In short: Sumer is icumen in with horses instead of farting bucks.
This endearing tradition reminiscent of 17th century witch executions is accompanied by the top nobs of Zurich, organised in 26 men-only Guilds, holding a parade in colourful tights and tricone hats, gracefully waving at the commoners in the streets. The parade takes some three to four hours, and culminates in the Guilds’ riding in circles around the stake of the Böögg until his shredded remains litter the grounds and they have to stop. Much alcohol is involved, too, and everybody in the greater expansion of Zurich gets half a day off to celebrate this happy occasion.
Needless to say, most younger people don’t give a bugger about tradition and leave Zurich as fast as they can to get drunk elsewhere. Rumours that the Sächsilüüte was the prototype for modern gay pride parades may seem a bit far-fetched, but considering there’s hardly any women around and those fancy pants make the gentry look rather dashing – you get the idea. Have I mentioned they also throw sweets and flowers all over the place?
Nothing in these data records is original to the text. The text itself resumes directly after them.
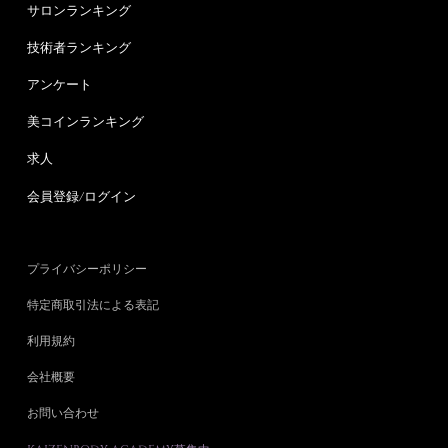
サロンランキング
技術者ランキング
アンケート
美コインランキング
求人
会員登録/ログイン
プライバシーポリシー
特定商取引法による表記
利用規約
会社概要
お問い合わせ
Anyway. A bloody enormous exploding snow man told me that Switzerland is in for a nice summer, so I won’t argue and just lie back and look forward to June. I wonder whether this means that the rest of Europe will have dreadful weather, Switzerland not being in the EU etc., but unfortunately the meteorological proficiency of burning straw and wood doesn’t seem to reach quite that far.